现在看着这个雪人,就像看见小虎蹦蹦跳跳的样子,心里又暖又酸。
“春红!”
一声熟悉的呼喊让马春红回过神。
她抬头一看,李开意正站在屋檐下,手里还握着斧头,斧头刃上沾着点冰屑。
他的头发比去年白了不少,鬓角的白发在夕阳下格外显眼,棉袄的袖口磨得发亮,却依旧挺直了腰板。

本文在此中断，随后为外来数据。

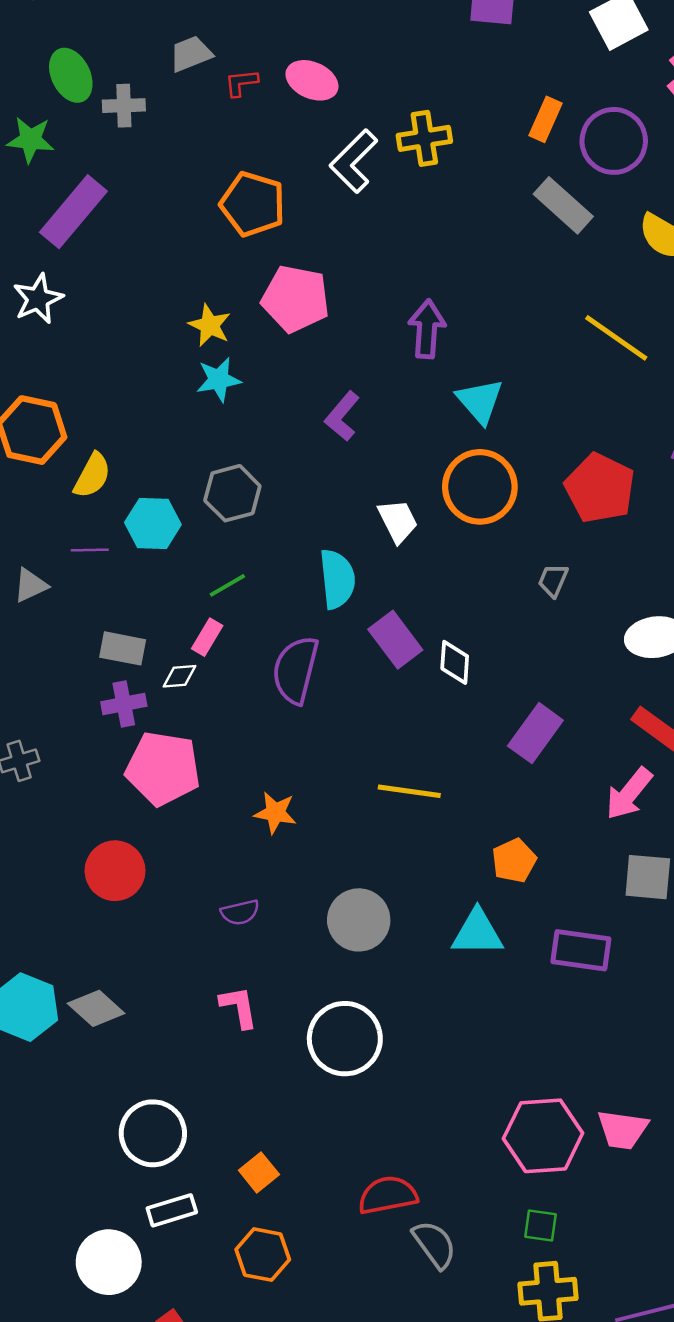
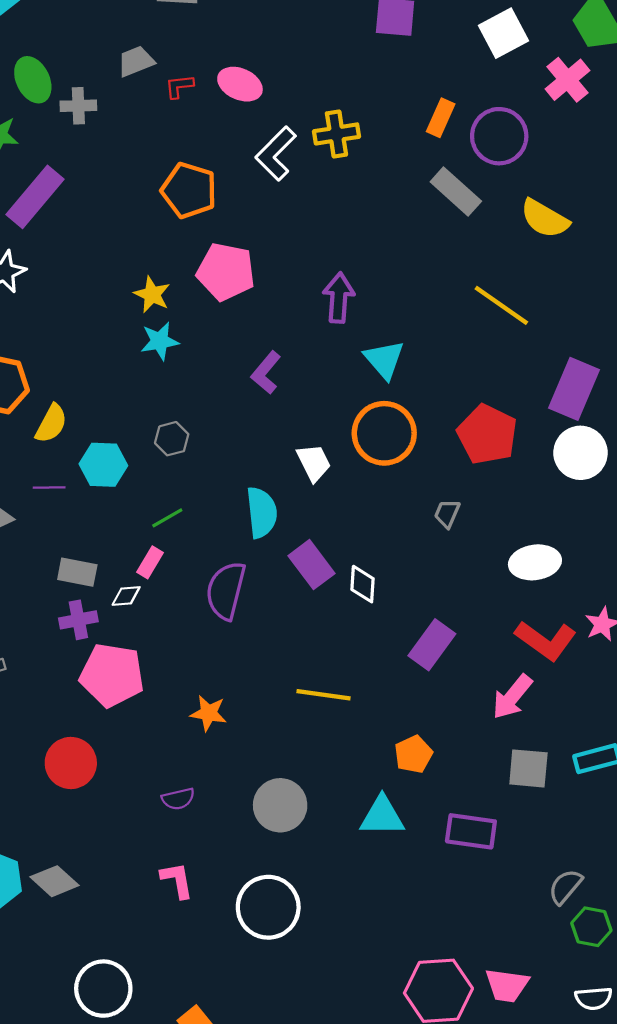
gray hexagon: (232, 493) -> (172, 439), size x0.7

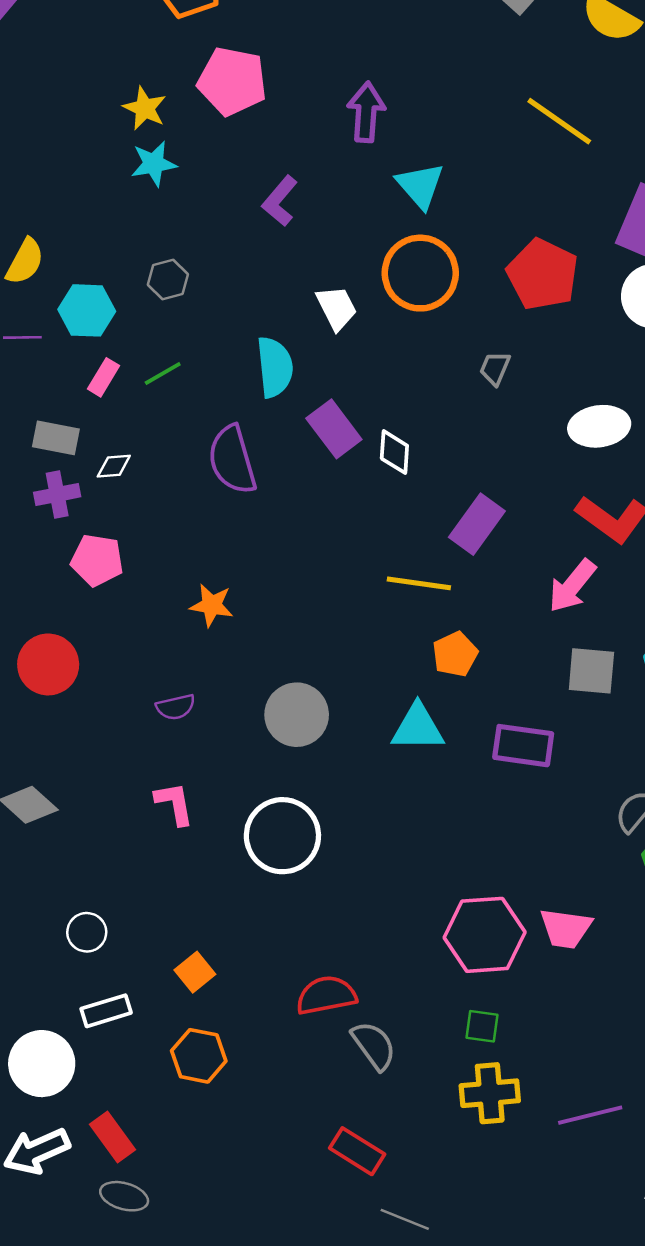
pink rectangle: (150, 562) -> (103, 377), moved
purple semicircle: (226, 591) -> (232, 460), turned -30
pink pentagon: (112, 675) -> (97, 560), size x0.7
yellow line: (323, 695) -> (419, 583), moved
white circle: (103, 989) -> (87, 932), size x0.6

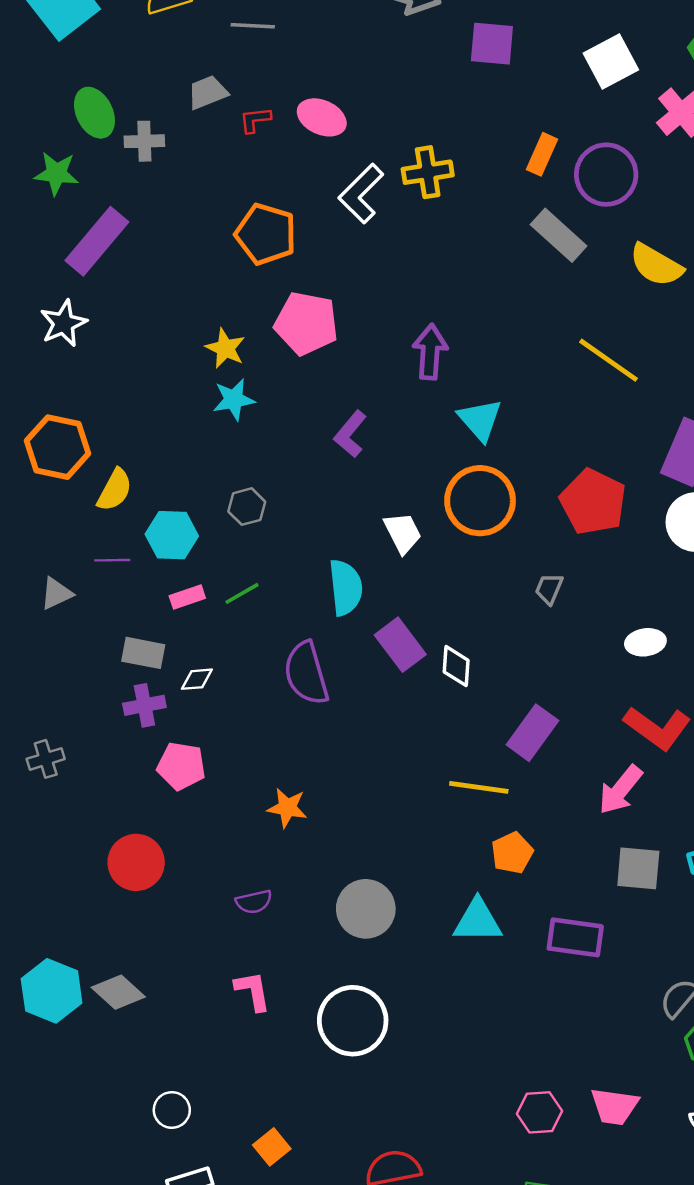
pink rectangle: (103, 377) -> (187, 597), turned 40
white ellipse: (599, 426) -> (645, 642), size x0.7
pink hexagon: (485, 935) -> (540, 1112), size x0.6

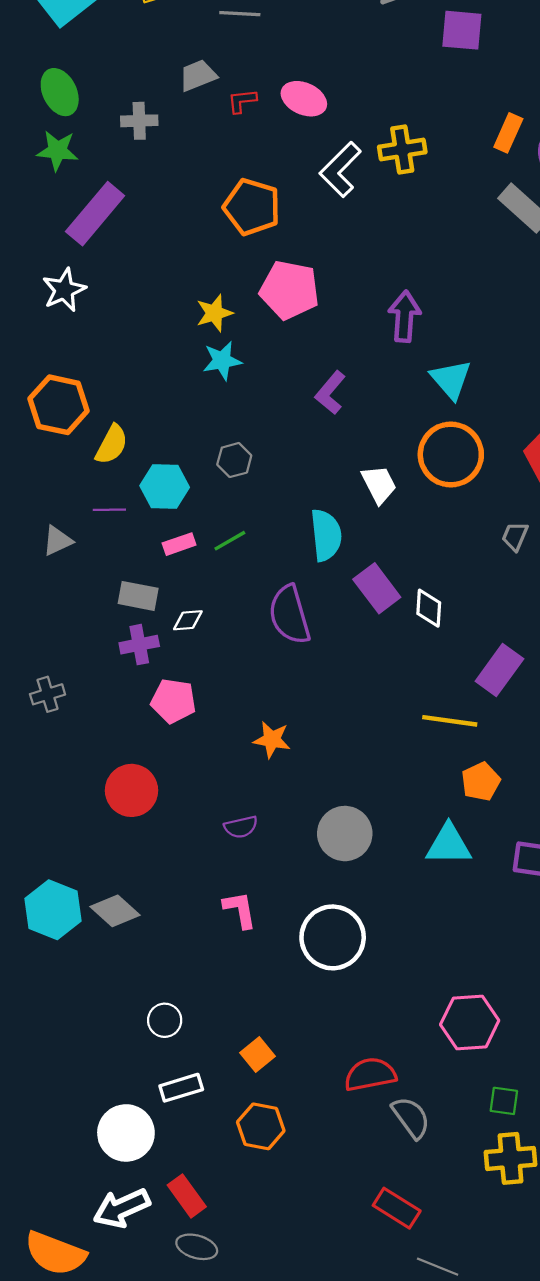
green ellipse: (94, 113) -> (60, 92), moved
yellow star: (225, 348) -> (214, 313), turned 30
pink hexagon: (540, 1112) -> (470, 1022), moved, size x1.4

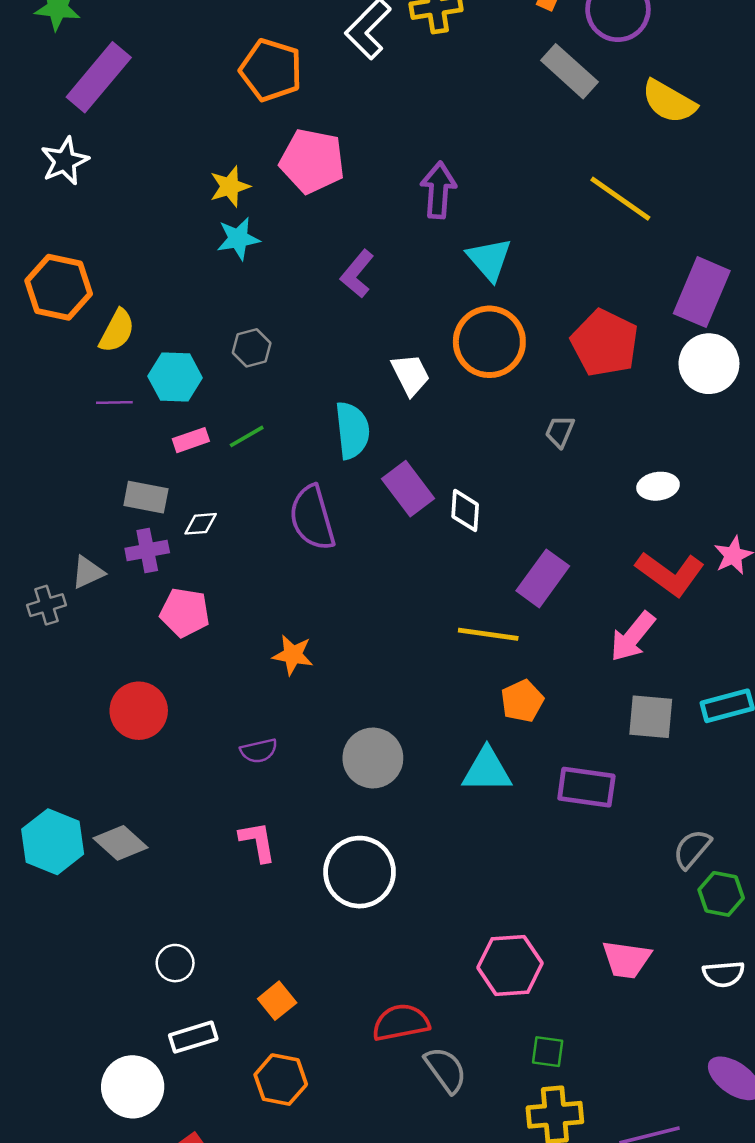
gray triangle: (57, 541) -> (88, 572), moved

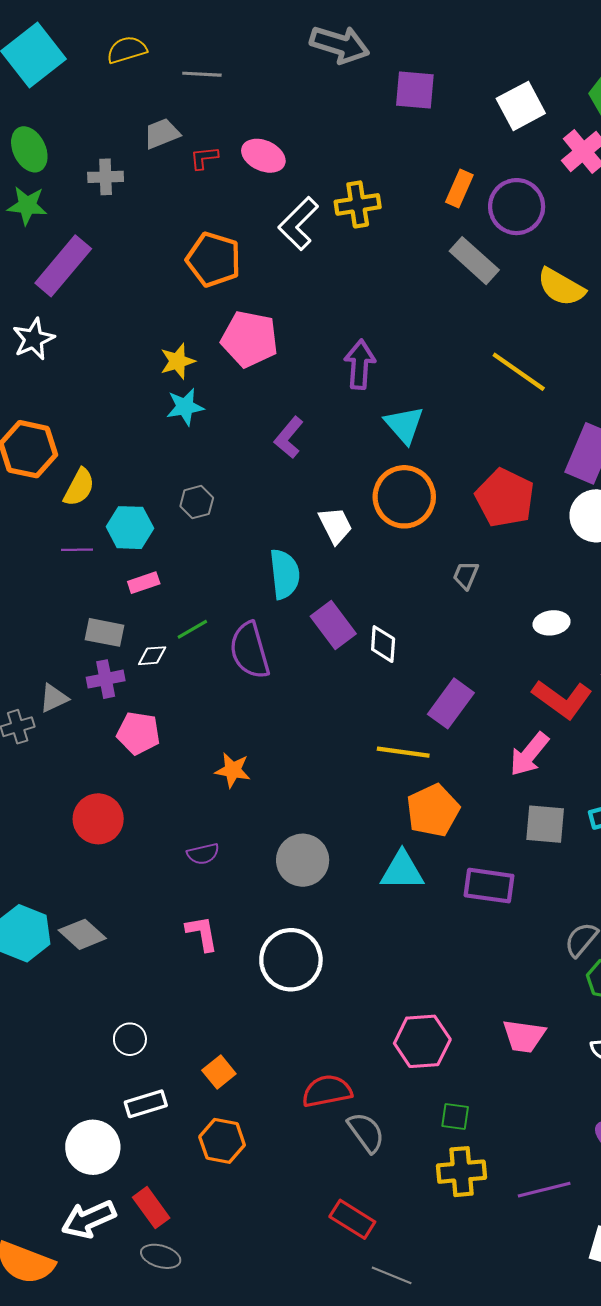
green line: (247, 436) -> (192, 629), moved
orange pentagon: (522, 701) -> (433, 810), size x1.4

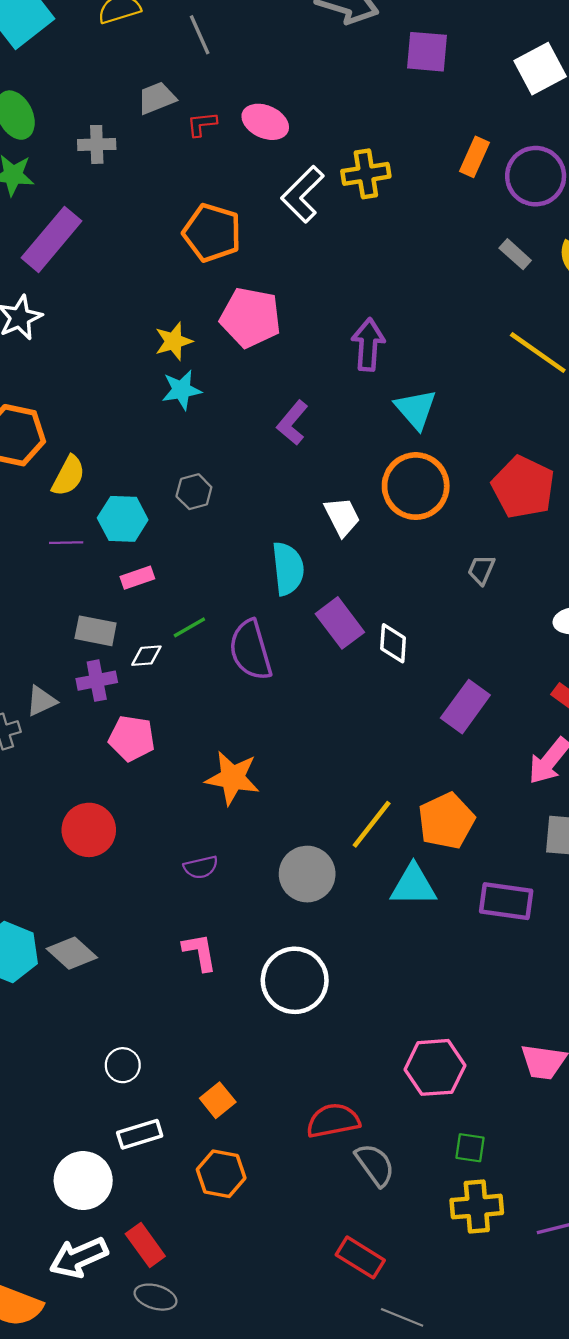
gray line: (202, 74) -> (200, 35), turned 63
gray rectangle: (474, 261) -> (515, 254), moved, size x0.6
yellow line: (403, 752) -> (372, 824), moved, turned -60
orange star: (233, 770) -> (232, 778), size x1.4

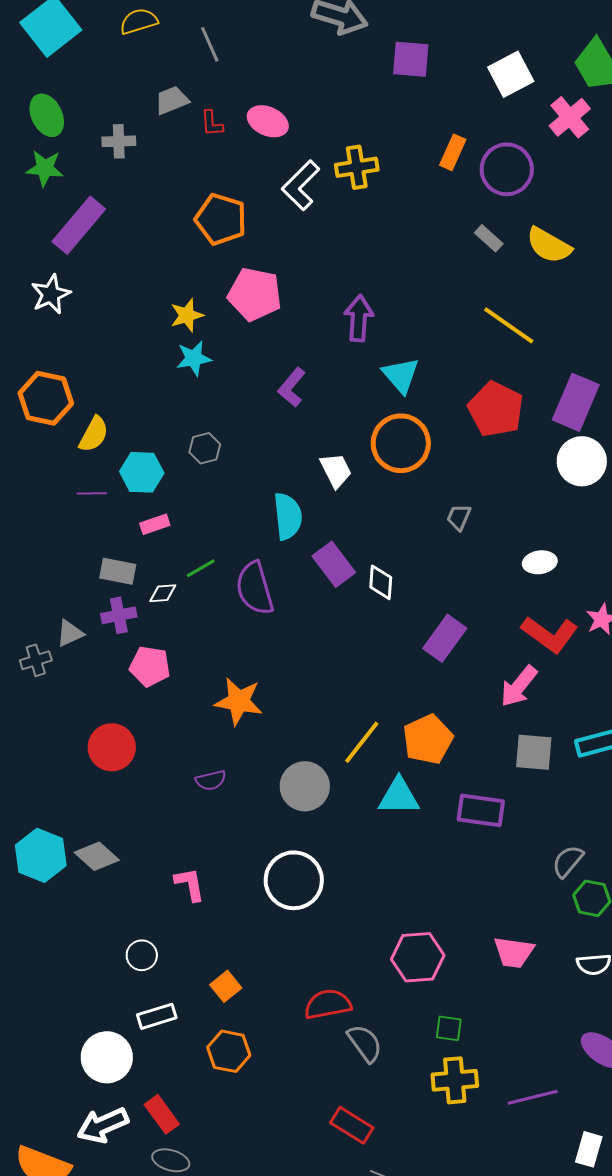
red L-shape: (202, 124) -> (212, 123), turned -88
red pentagon: (523, 487) -> (496, 409), moved
pink L-shape: (200, 952) -> (190, 884), moved

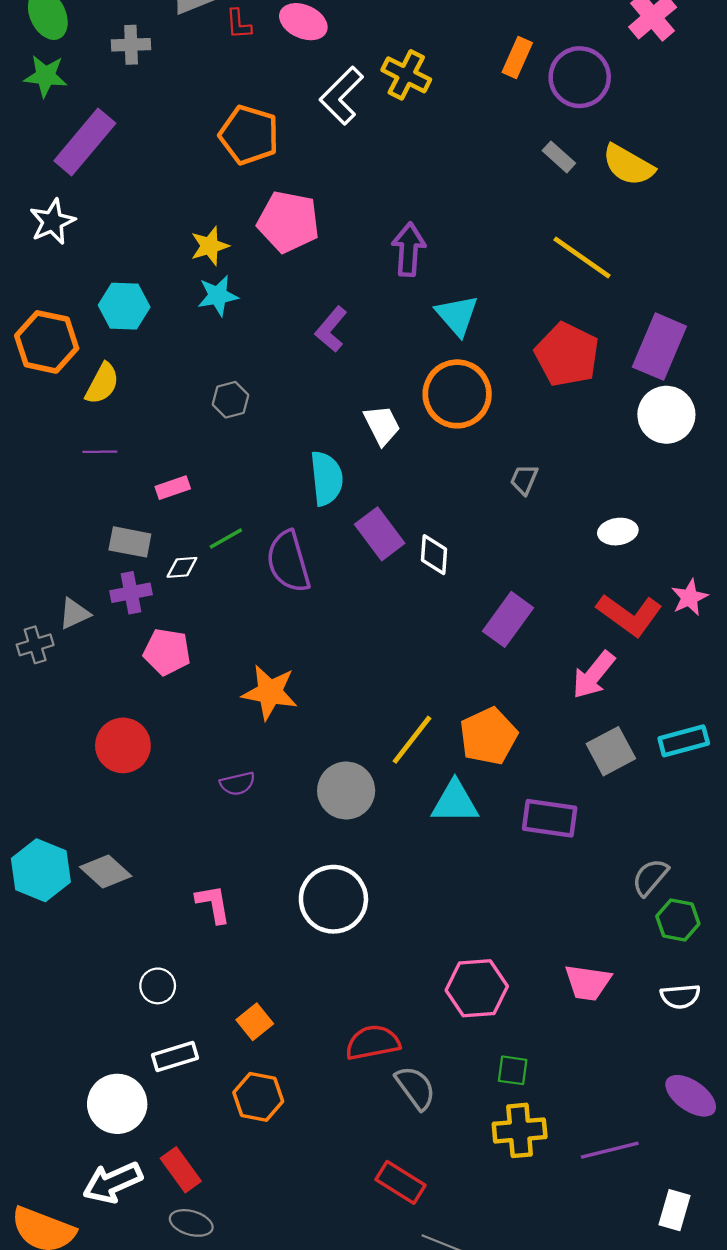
yellow cross: (357, 167) -> (406, 75), turned 36
cyan hexagon: (142, 472) -> (124, 306), moved
gray square: (534, 752) -> (611, 751), turned -33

看到马春红,他手里的斧头“哐当”一声落在雪地上,快步走过来,脚步有点急,雪粒从他的裤脚掉下来。
马春红赶紧迎上去,刚要开口,就被李开意握住了手。
他的手粗糙得像老树皮,指关节上还有几道裂口,是常年劈柴、种地磨出来的,却暖得烫人。
“春红啊,你可算回来了!”李开意的声音有点发颤,眼睛里满是激动,上下打量着她,“这肚子都这么大了,路上累不累?冷不冷?”
“爸,我不累,不冷。”马春红的眼泪一下子就涌了上来,赶紧低下头,怕李开意看见。
她想起以前,李开意总是这样。
她下地回来晚了,他会在门口等。
她生病了,他会背着她去卫生院。
小虎没人带,他会抱着小虎去地里干活。
现在自己走了,他肯定又要劈柴又要照顾小虎,肯定累坏了。
“哎呀,春红回来啦!”赵婆婆的声音从屋里传出来,紧接着,一个穿着蓝布棉袄的身影就跑了出来。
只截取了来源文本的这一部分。